From the point of view of Man there would have been no discrimination in favour of a woman because she was a woman.

The last cry of the last man that the still listening life-boats heard coming up out of the sea that night might have been the cry of the man who had invented a ship that could not sink.

There would not have been a woman in a life-boat or a woman sinking in the sea who would not have had this man saved before a woman.

If we could absolutely know all about the people, who are the people in this world that we should want to have saved first, that we would want to have taken to the life-boats and saved first at sea?

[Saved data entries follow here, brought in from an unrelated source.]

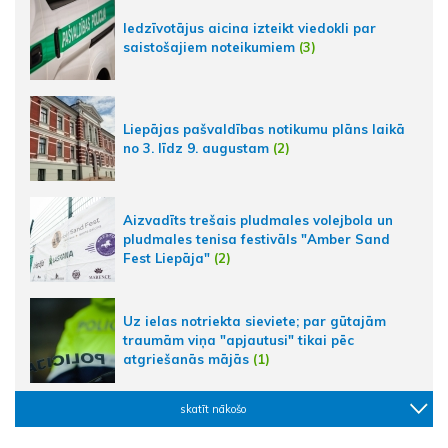
Iedzīvotājus aicina izteikt viedokli par
saistošajiem noteikumiem
(3)
Liepājas pašvaldības notikumu plāns laikā
no 3. līdz 9. augustam
(2)
Aizvadīts trešais pludmales volejbola un
pludmales tenisa festivāls "Amber Sand
Fest Liepāja"
(2)
Uz ielas notriekta sieviete; par gūtajām
traumām viņa "apjautusi" tikai pēc
atgriešanās mājās
(1)
skatīt nākošo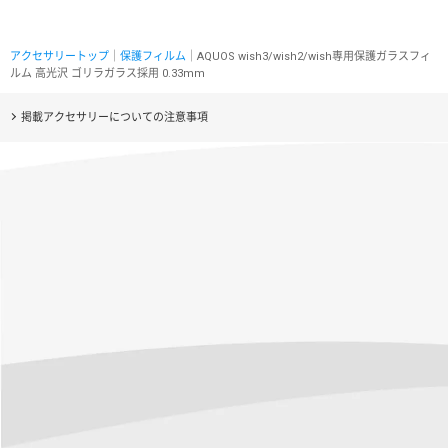
アクセサリートップ
｜
保護フィルム
｜AQUOS wish3/wish2/wish専用保護ガラスフィ
ルム 高光沢 ゴリラガラス採用 0.33mm
掲載アクセサリーについての注意事項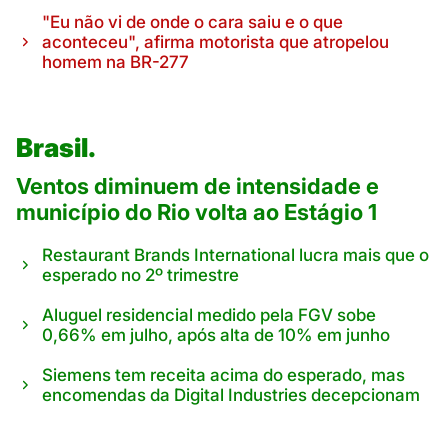
"Eu não vi de onde o cara saiu e o que
aconteceu", afirma motorista que atropelou
homem na BR-277
Brasil.
Ventos diminuem de intensidade e
município do Rio volta ao Estágio 1
Restaurant Brands International lucra mais que o
esperado no 2º trimestre
Aluguel residencial medido pela FGV sobe
0,66% em julho, após alta de 10% em junho
Siemens tem receita acima do esperado, mas
encomendas da Digital Industries decepcionam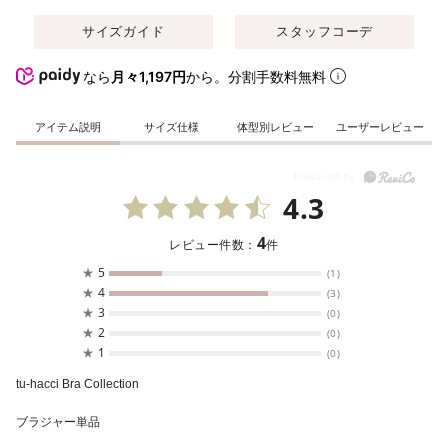
サイズガイド
スタッフコーデ
なら
月々1,197円
から。分割手数料無料
アイテム説明
サイズ仕様
体型別レビュー
ユーザーレビュー
4.3
4
レビュー件数：
件
★
5
(1)
★
4
(3)
★
3
(0)
★
2
(0)
★
1
(0)
tu-hacci Bra Collection
ブラジャー単品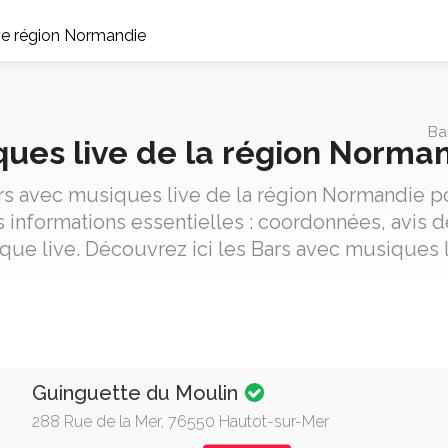
ve région Normandie
Ba
ques live de la région Norma
rs avec musiques live de la région Normandie po
informations essentielles : coordonnées, avis de
que live. Découvrez ici les Bars avec musiques 
Guinguette du Moulin
288 Rue de la Mer, 76550 Hautot-sur-Mer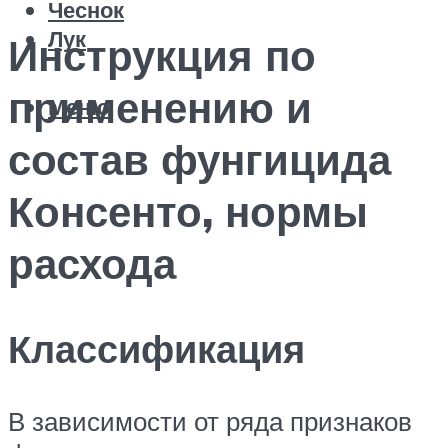
Чеснок
Лук
Инструкция по
применению и
Меню
состав фунгицида
Консенто, нормы
расхода
Классификация
В зависимости от ряда признаков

The women who are with child.

And the men who are about to have ideas.

And the men who man the boats for them, who in God's name and in the name of a world protect its women who are with child, and its men who are about to have ideas.

The world is different from the Titanic. We do not need to line up our immortal fellow human beings, sort them out in a minute on a world and say to them, "Go here and die!" "Go there and live!" We are able to spend on a world at least an average of thirty-five years apiece on all these immortal human beings we are with, in seeing what they are like, in guessing on what they are for and on their relative value, and in deciding where they belong and what a world can do with them.

We ought to do better in saving people on a world. We have more time to think.

What would we try to do if we took the time to think? Would there be any way of fixing upon an order for saving people on a world? What would be the most noble, the most universal, the most Godlike and democratic schedule for souls to be saved on—on a world?